In addition, an image feature list can be generated according to the image features corresponding to the image frames: { a1,a2,...,anIn which a1Image features representing the image frame of frame 1, a2Image features representing the image frame of frame 1, anImage features of the 1 st frame image frame are represented, and so on.
In this embodiment, the video origin timestamp of the video segment comprises the video originA start timestamp and a video end timestamp, and the video start-end timestamp of each video segment determined according to each image feature can be expressed as: { (o)t1,ot2),(ot2,ot3),…,(oti-1,oti),(oti,oti+1),…}。
Optionally, a Residual network model (ResNets) may be used to extract corresponding image features from each image frame.
In this embodiment, the residual network model is a Resnet-101 model, which is used to extract Resnet-101 features in each image frame. It should be noted that the residual network model is not limited to the Resnet-101 model, and may also be adjusted to the Resnet-50 model or the Resnet-152 according to actual requirements, so as to extract the Resnet-50 feature or the Resnet-152 feature in the image frame, which is not limited in this embodiment.
Optionally, the similarity between the image frames may be calculated according to the image features, and the video start timestamp and the video end timestamp of at least one video segment may be determined according to the similarity between the image frames.
Step S2, a plurality of audio endpoints are extracted from the audio data of the target video, and an audio origin timestamp of at least one audio segment is determined according to each audio endpoint.

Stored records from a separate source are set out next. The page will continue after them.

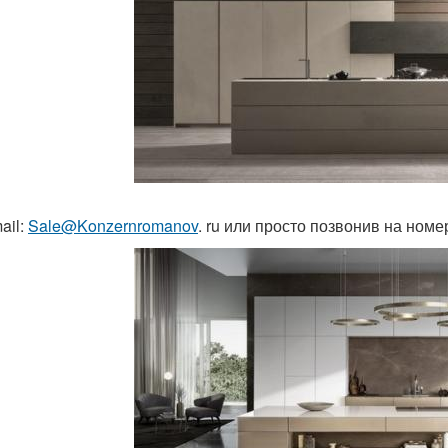
ail:
Sale@Konzernromanov
. ru или просто позвонив на номе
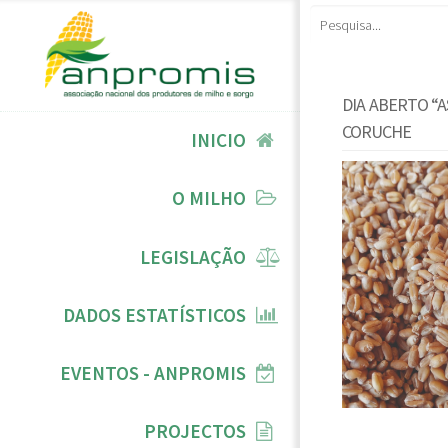
DIA ABERTO “A
CORUCHE
INICIO
O MILHO
LEGISLAÇÃO
DADOS ESTATÍSTICOS
EVENTOS - ANPROMIS
PROJECTOS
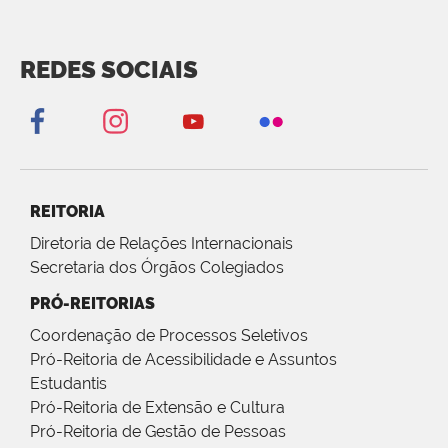
REDES SOCIAIS
REITORIA
Diretoria de Relações Internacionais
Secretaria dos Órgãos Colegiados
PRÓ-REITORIAS
Coordenação de Processos Seletivos
Pró-Reitoria de Acessibilidade e Assuntos
Estudantis
Pró-Reitoria de Extensão e Cultura
Pró-Reitoria de Gestão de Pessoas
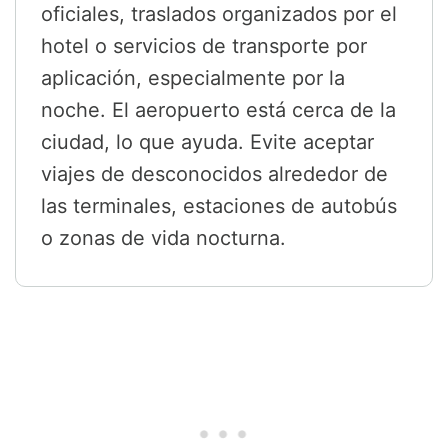
oficiales, traslados organizados por el
hotel o servicios de transporte por
aplicación, especialmente por la
noche. El aeropuerto está cerca de la
ciudad, lo que ayuda. Evite aceptar
viajes de desconocidos alrededor de
las terminales, estaciones de autobús
o zonas de vida nocturna.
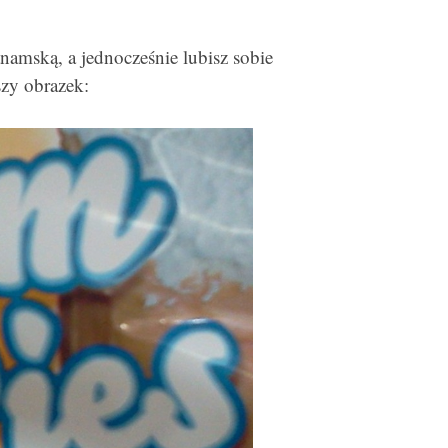
tnamską, a jednocześnie lubisz sobie
szy obrazek:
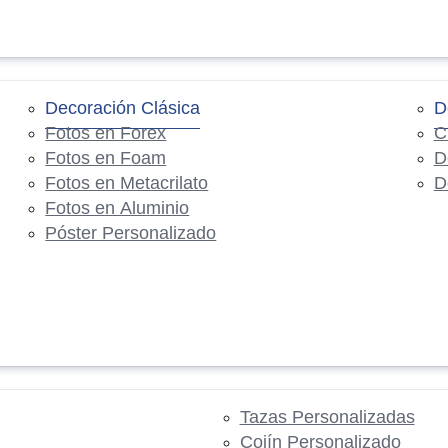
Decoración Clásica
D
Fotos en Forex
C
Fotos en Foam
D
Fotos en Metacrilato
D
Fotos en Aluminio
Póster Personalizado
Tazas Personalizadas
Cojín Personalizado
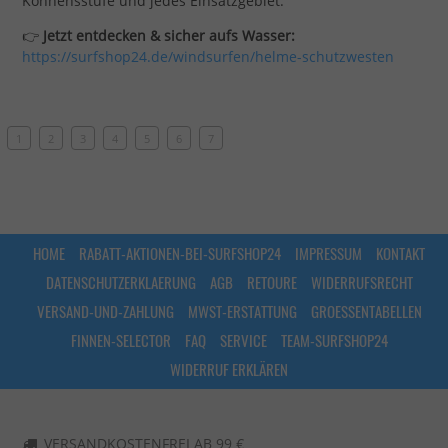
Könnensstufe und jedes Einsatzgebiet.
👉
Jetzt entdecken & sicher aufs Wasser:
https://surfshop24.de/windsurfen/helme-schutzwesten
1
2
3
4
5
6
7
HOME
RABATT-AKTIONEN-BEI-SURFSHOP24
IMPRESSUM
KONTAKT
DATENSCHUTZERKLAERUNG
AGB
RETOURE
WIDERRUFSRECHT
VERSAND-UND-ZAHLUNG
MWST-ERSTATTUNG
GROESSENTABELLEN
FINNEN-SELECTOR
FAQ
SERVICE
TEAM-SURFSHOP24
WIDERRUF ERKLÄREN
VERSANDKOSTENFREI AB 99 €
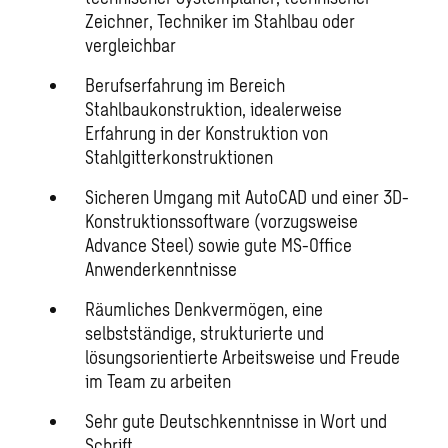
Zeichner, Techniker im Stahlbau oder
vergleichbar
Berufserfahrung im Bereich
Stahlbaukonstruktion, idealerweise
Erfahrung in der Konstruktion von
Stahlgitterkonstruktionen
Sicheren Umgang mit AutoCAD und einer 3D-
Konstruktionssoftware (vorzugsweise
Advance Steel) sowie gute MS-Office
Anwenderkenntnisse
Räumliches Denkvermögen, eine
selbstständige, strukturierte und
lösungsorientierte Arbeitsweise und Freude
im Team zu arbeiten
Sehr gute Deutschkenntnisse in Wort und
Schrift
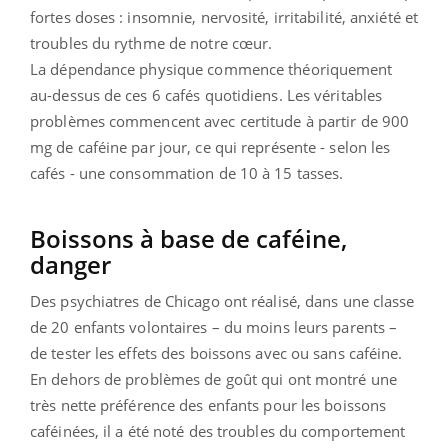
fortes doses : insomnie, nervosité, irritabilité, anxiété et
troubles du rythme de notre cœur.
La dépendance physique commence théoriquement
au-dessus de ces 6 cafés quotidiens. Les véritables
problèmes commencent avec certitude à partir de 900
mg de caféine par jour, ce qui représente - selon les
cafés - une consommation de 10 à 15 tasses.
Boissons à base de caféine,
danger
Des psychiatres de Chicago ont réalisé, dans une classe
de 20 enfants volontaires – du moins leurs parents –
de tester les effets des boissons avec ou sans caféine.
En dehors de problèmes de goût qui ont montré une
très nette préférence des enfants pour les boissons
caféinées, il a été noté des troubles du comportement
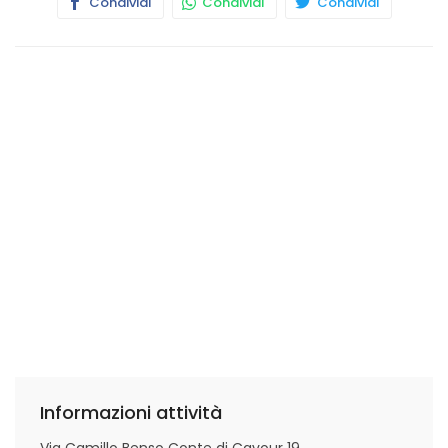
Condividi
Condividi
Condividi
Informazioni attività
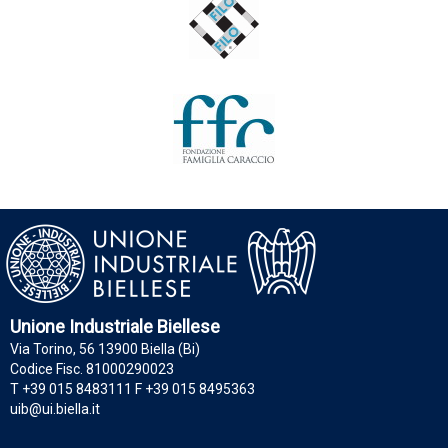
Unione Industriale Biellese
Via Torino, 56 13900 Biella (Bi)
Codice Fisc. 81000290023
T +39 015 8483111 F +39 015 8495363
uib@ui.biella.it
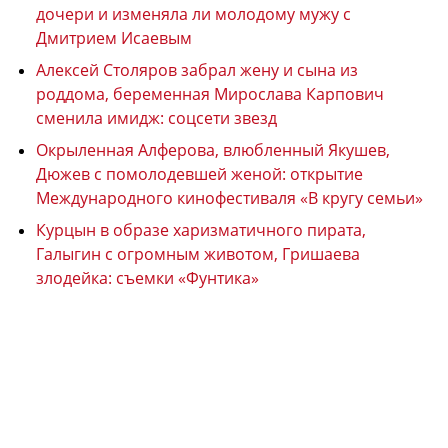
дочери и изменяла ли молодому мужу с
Дмитрием Исаевым
Алексей Столяров забрал жену и сына из
роддома, беременная Мирослава Карпович
сменила имидж: соцсети звезд
Окрыленная Алферова, влюбленный Якушев,
Дюжев с помолодевшей женой: открытие
Международного кинофестиваля «В кругу семьи»
Курцын в образе харизматичного пирата,
Галыгин с огромным животом, Гришаева
злодейка: съемки «Фунтика»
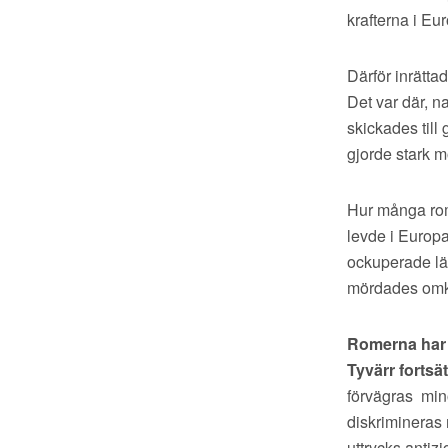
krafterna i Eur
Därför inrätta
Det var där, 
skickades till
gjorde stark m
Hur många rom
levde i Europa 
ockuperade län
mördades omkr
Romerna har h
Tyvärr fortsä
förvägras mino
diskrimineras 
uttrycks anti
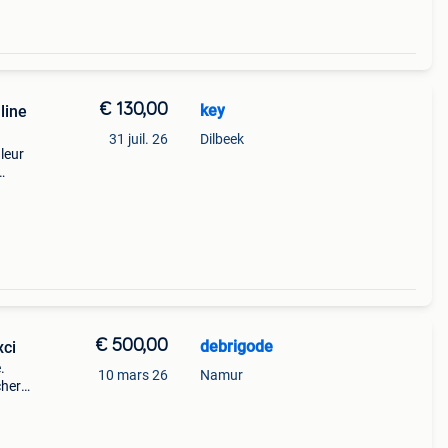
€ 130,00
key
line
31 juil. 26
Dilbeek
leur
€ 500,00
debrigode
ci
.
10 mars 26
Namur
cher
e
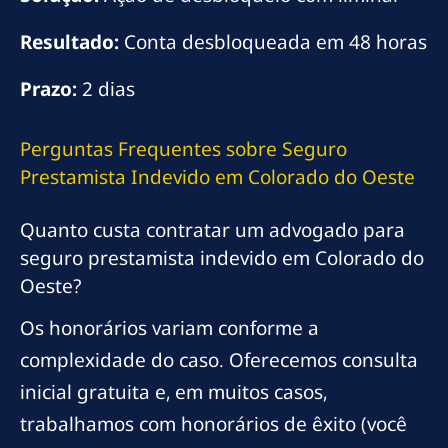
Resultado:
Conta desbloqueada em 48 horas
Prazo:
2 dias
Perguntas Frequentes sobre Seguro
Prestamista Indevido em Colorado do Oeste
Quanto custa contratar um advogado para
seguro prestamista indevido em Colorado do
Oeste?
Os honorários variam conforme a
complexidade do caso. Oferecemos consulta
inicial gratuita e, em muitos casos,
trabalhamos com honorários de êxito (você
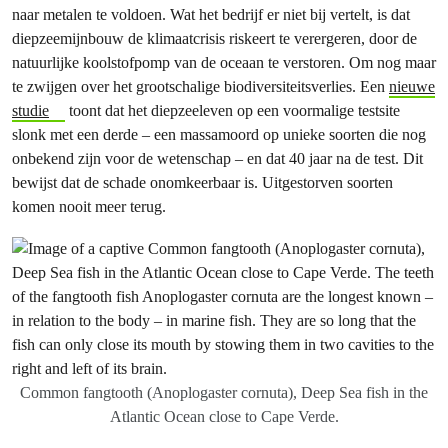
naar metalen te voldoen. Wat het bedrijf er niet bij vertelt, is dat
diepzeemijnbouw de klimaatcrisis riskeert te verergeren, door de
natuurlijke koolstofpomp van de oceaan te verstoren. Om nog maar
te zwijgen over het grootschalige biodiversiteitsverlies. Een
nieuwe
studie
toont dat het diepzeeleven op een voormalige testsite
slonk met een derde – een massamoord op unieke soorten die nog
onbekend zijn voor de wetenschap – en dat 40 jaar na de test. Dit
bewijst dat de schade onomkeerbaar is. Uitgestorven soorten
komen nooit meer terug.
Common fangtooth (Anoplogaster cornuta), Deep Sea fish in the
Atlantic Ocean close to Cape Verde.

In this embodiment, the audio origin-time stamp of the audio segment includes an audio start time stamp and an audio end time stamp of the audio segment, and the audio origin-time stamp of each audio segment can be expressed as:
{(v1,v2),…,(v2j-1,v2j),…}。
optionally, endpoint detection may be performed on the audio data of the target video according to the preset audio feature, that is, an appearance time point and a disappearance time point of the preset audio feature in the audio data are detected, and an audio start time stamp and an audio end time stamp of the audio segment including the preset audio feature are determined according to the detection, for example, the appearance time point of the preset audio feature in the audio data is used as the audio start time stamp of the audio segment including the preset audio feature, and the disappearance time point of the preset audio feature in the audio data is used as the audio end time stamp of the audio segment including the preset audio feature.
Furthermore, any existing audio endpoint detection software may be utilized to perform endpoint detection on the audio data, and the invention is not limited in this respect.
Optionally, the preset audio feature is a speech feature. However, the preset audio feature may be set to other sound features, such as music, animal chirping sound, etc.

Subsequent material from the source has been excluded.